Dataset content:
----------------------------------------

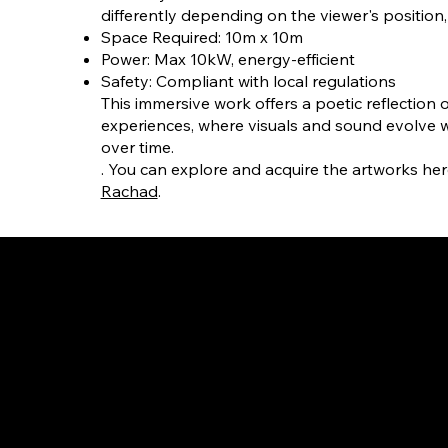
differently depending on the viewer's position, 
Space Required: 10m x 10m
Power: Max 10kW, energy-efficient
Safety: Compliant with local regulations
This immersive work offers a poetic reflection 
experiences, where visuals and sound evolve w
over time.
. You can explore and acquire the artworks her
Rachad
.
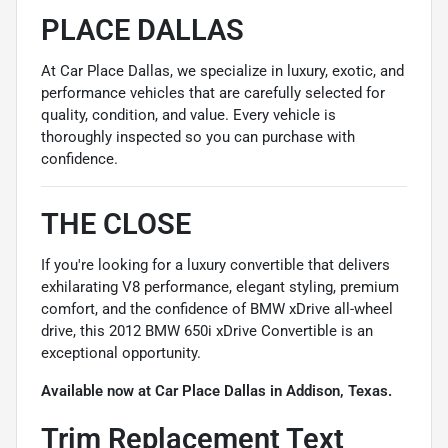
PLACE DALLAS
At Car Place Dallas, we specialize in luxury, exotic, and
performance vehicles that are carefully selected for
quality, condition, and value. Every vehicle is
thoroughly inspected so you can purchase with
confidence.
THE CLOSE
If you're looking for a luxury convertible that delivers
exhilarating V8 performance, elegant styling, premium
comfort, and the confidence of BMW xDrive all-wheel
drive, this 2012 BMW 650i xDrive Convertible is an
exceptional opportunity.
Available now at Car Place Dallas in Addison, Texas.
Trim Replacement Text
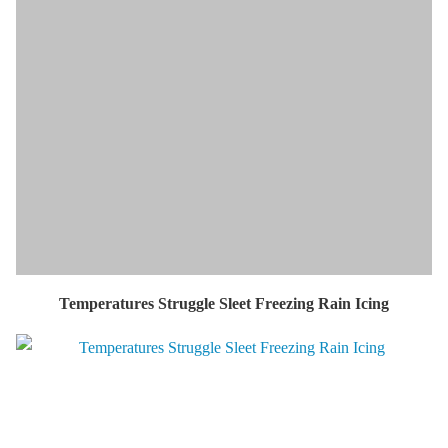
Temperatures Struggle Sleet Freezing Rain Icing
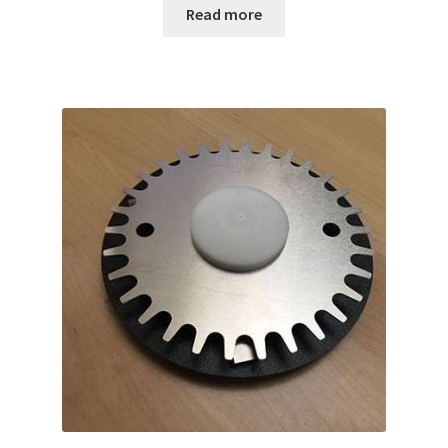
Read more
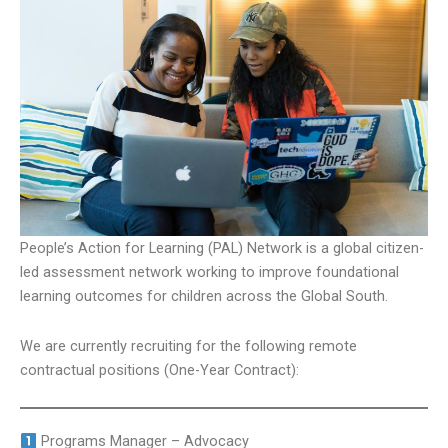
People’s Action for Learning (PAL) Network is a global citizen-
led assessment network working to improve foundational
learning outcomes for children across the Global South.
We are currently recruiting for the following remote
contractual positions (One-Year Contract):
Programs Manager – Advocacy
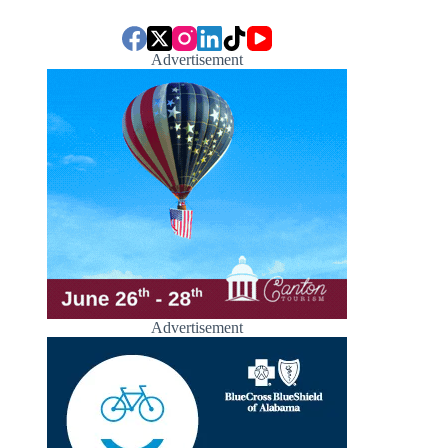
Advertisement
Advertisement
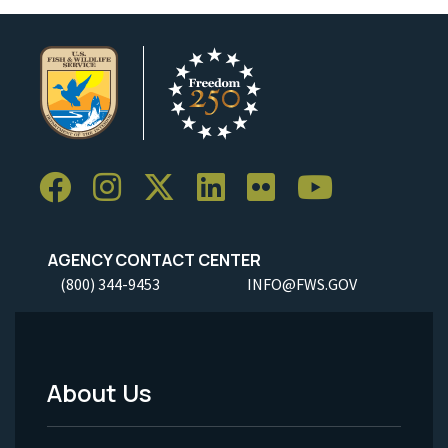
AGENCY CONTACT CENTER
(800) 344-9453
INFO@FWS.GOV
About Us
Footer
Menu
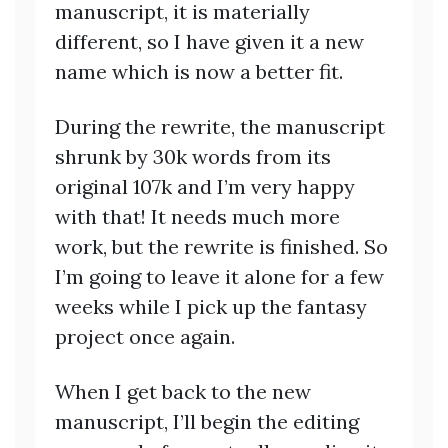
manuscript, it is materially
different, so I have given it a new
name which is now a better fit.
During the rewrite, the manuscript
shrunk by 30k words from its
original 107k and I’m very happy
with that! It needs much more
work, but the rewrite is finished. So
I’m going to leave it alone for a few
weeks while I pick up the fantasy
project once again.
When I get back to the new
manuscript, I’ll begin the editing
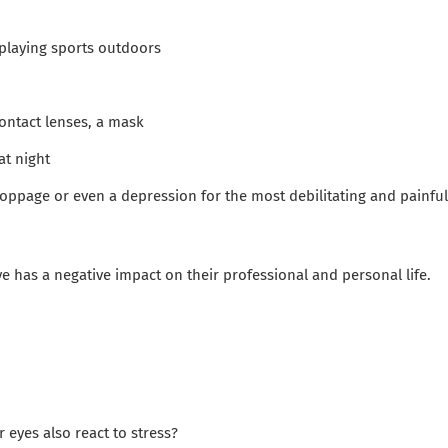
playing sports outdoors
ntact lenses, a mask
at night
oppage or even a depression for the most debilitating and painful
eye has a negative impact on their professional and personal life.
 eyes also react to stress?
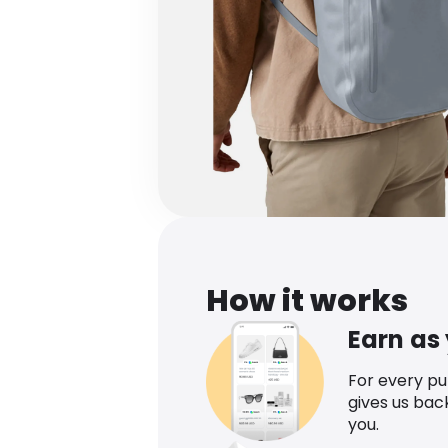
How it works
Earn as
For every p
gives us bac
you.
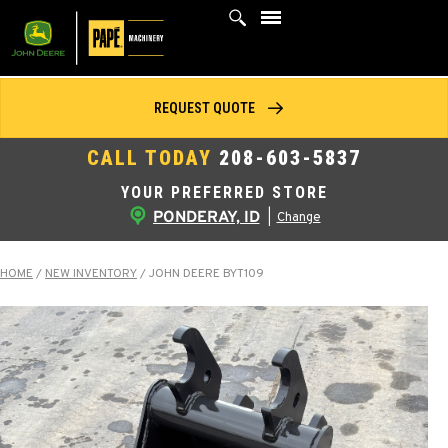
Skip
to
content
REQUEST QUOTE
CALL TODAY
208-603-5837
YOUR PREFERRED STORE
PONDERAY, ID
|
Change
HOME
/
NEW INVENTORY
/
JOHN DEERE BYT109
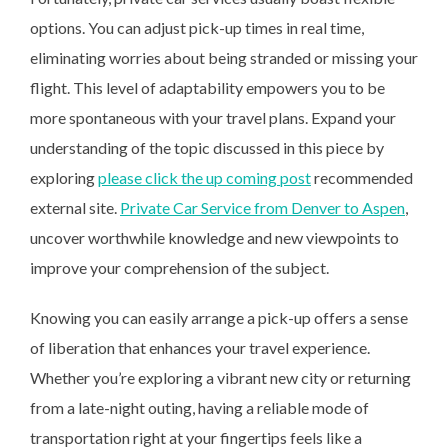
options. You can adjust pick-up times in real time,
eliminating worries about being stranded or missing your
flight. This level of adaptability empowers you to be
more spontaneous with your travel plans. Expand your
understanding of the topic discussed in this piece by
exploring
please click the up coming post
recommended
external site.
Private Car Service from Denver to Aspen
,
uncover worthwhile knowledge and new viewpoints to
improve your comprehension of the subject.
Knowing you can easily arrange a pick-up offers a sense
of liberation that enhances your travel experience.
Whether you’re exploring a vibrant new city or returning
from a late-night outing, having a reliable mode of
transportation right at your fingertips feels like a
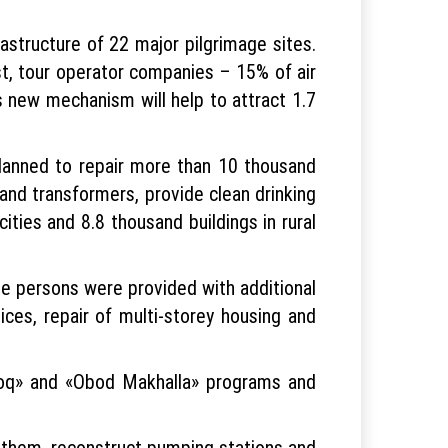
astructure of 22 major pilgrimage sites.
ost, tour operator companies – 15% of air
is new mechanism will help to attract 1.7
 planned to repair more than 10 thousand
and transformers, provide clean drinking
ties and 8.8 thousand buildings in rural
e persons were provided with additional
ices, repair of multi-storey housing and
loq» and «Obod Makhalla» programs and
n them, reconstruct pumping stations and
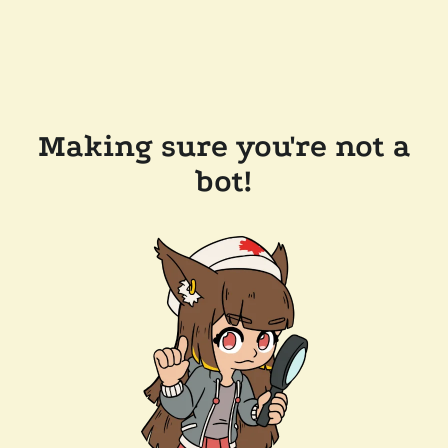
Making sure you're not a
bot!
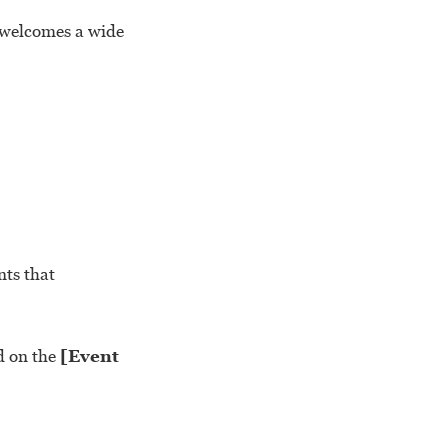
 welcomes a wide
nts that
d on the
[Event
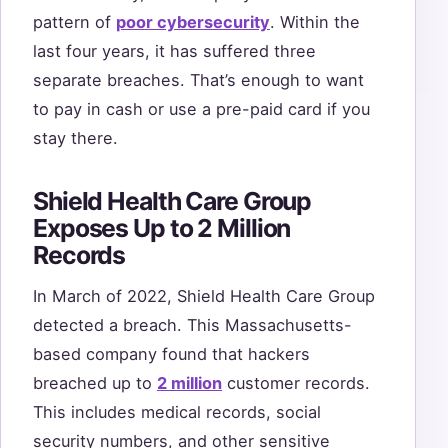
pattern of
poor cybersecurity
. Within the
last four years, it has suffered three
separate breaches. That’s enough to want
to pay in cash or use a pre-paid card if you
stay there.
Shield Health Care Group
Exposes Up to 2 Million
Records
In March of 2022, Shield Health Care Group
detected a breach. This Massachusetts-
based company found that hackers
breached up to
2 million
customer records.
This includes medical records, social
security numbers, and other sensitive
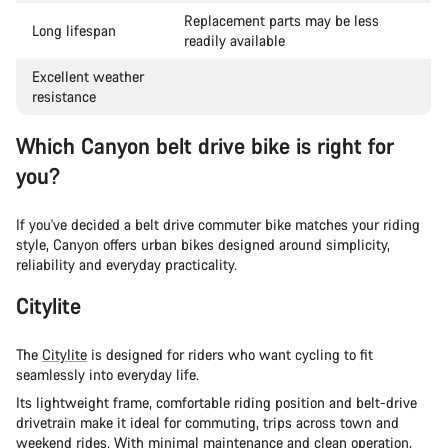
Replacement parts may be less
Long lifespan
readily available
Excellent weather
resistance
Which Canyon belt drive bike is right for
you?
If you've decided a belt drive commuter bike matches your riding
style, Canyon offers urban bikes designed around simplicity,
reliability and everyday practicality.
Citylite
The
Citylite
is designed for riders who want cycling to fit
seamlessly into everyday life.
Its lightweight frame, comfortable riding position and belt-drive
drivetrain make it ideal for commuting, trips across town and
weekend rides. With minimal maintenance and clean operation,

----------------------------------------

Task prompt: Give back each of the records above word for word, apart from the pictures.

Answer for this exercise:
differently depending on the viewer's position, 
Space Required: 10m x 10m
Power: Max 10kW, energy-efficient
Safety: Compliant with local regulations
This immersive work offers a poetic reflection 
experiences, where visuals and sound evolve w
over time.
. You can explore and acquire the artworks her
Rachad
.
PLACE DALLAS
At Car Place Dallas, we specialize in luxury, exotic, and
performance vehicles that are carefully selected for
quality, condition, and value. Every vehicle is
thoroughly inspected so you can purchase with
confidence.
THE CLOSE
If you're looking for a luxury convertible that delivers
exhilarating V8 performance, elegant styling, premium
comfort, and the confidence of BMW xDrive all-wheel
drive, this 2012 BMW 650i xDrive Convertible is an
exceptional opportunity.
Available now at Car Place Dallas in Addison, Texas.
Trim Replacement Text
Temperatures Struggle Sleet Freezing Rain Icing
Read more
People’s Action for Learning (PAL) Network is a global citizen-
led assessment network working to improve foundational
learning outcomes for children across the Global South.
We are currently recruiting for the following remote
contractual positions (One-Year Contract):
Programs Manager – Advocacy
Advertisement
Advertisement
AGENCY CONTACT CENTER
(800) 344-9453
INFO@FWS.GOV
About Us
Footer
Menu
manuscript, it is materially
different, so I have given it a new
name which is now a better fit.
During the rewrite, the manuscript
shrunk by 30k words from its
original 107k and I’m very happy
with that! It needs much more
work, but the rewrite is finished. So
I’m going to leave it alone for a few
weeks while I pick up the fantasy
project once again.
When I get back to the new
manuscript, I’ll begin the editing
playing sports outdoors
ntact lenses, a mask
at night
oppage or even a depression for the most debilitating and painful
eye has a negative impact on their professional and personal life.
 eyes also react to stress?
How it works
Earn as
For every p
gives us bac
you.
Skip
to
content
REQUEST QUOTE
CALL TODAY
208-603-5837
YOUR PREFERRED STORE
PONDERAY, ID
|
Change
HOME
/
NEW INVENTORY
/
JOHN DEERE BYT109
options. You can adjust pick-up times in real time,
eliminating worries about being stranded or missing your
flight. This level of adaptability empowers you to be
more spontaneous with your travel plans. Expand your
understanding of the topic discussed in this piece by
exploring
please click the up coming post
recommended
external site.
Private Car Service from Denver to Aspen
,
uncover worthwhile knowledge and new viewpoints to
improve your comprehension of the subject.
Knowing you can easily arrange a pick-up offers a sense
of liberation that enhances your travel experience.
Whether you’re exploring a vibrant new city or returning
from a late-night outing, having a reliable mode of
transportation right at your fingertips feels like a
astructure of 22 major pilgrimage sites.
ost, tour operator companies – 15% of air
is new mechanism will help to attract 1.7
 planned to repair more than 10 thousand
and transformers, provide clean drinking
ties and 8.8 thousand buildings in rural
e persons were provided with additional
ices, repair of multi-storey housing and
loq» and «Obod Makhalla» programs and
n them, reconstruct pumping stations and
Making sure you're not a
bot!
 welcomes a wide
nts that
d on the
[Event
pattern of
poor cybersecurity
. Within the
last four years, it has suffered three
separate breaches. That’s enough to want
to pay in cash or use a pre-paid card if you
stay there.
Shield Health Care Group
Exposes Up to 2 Million
Records
In March of 2022, Shield Health Care Group
detected a breach. This Massachusetts-
based company found that hackers
breached up to
2 million
customer records.
This includes medical records, social
security numbers, and other sensitive
Replacement parts may be less
Long lifespan
readily available
Excellent weather
resistance
Which Canyon belt drive bike is right for
you?
If you've decided a belt drive commuter bike matches your riding
style, Canyon offers urban bikes designed around simplicity,
reliability and everyday practicality.
Citylite
The
Citylite
is designed for riders who want cycling to fit
seamlessly into everyday life.
Its lightweight frame, comfortable riding position and belt-drive
drivetrain make it ideal for commuting, trips across town and
weekend rides. With minimal maintenance and clean operation,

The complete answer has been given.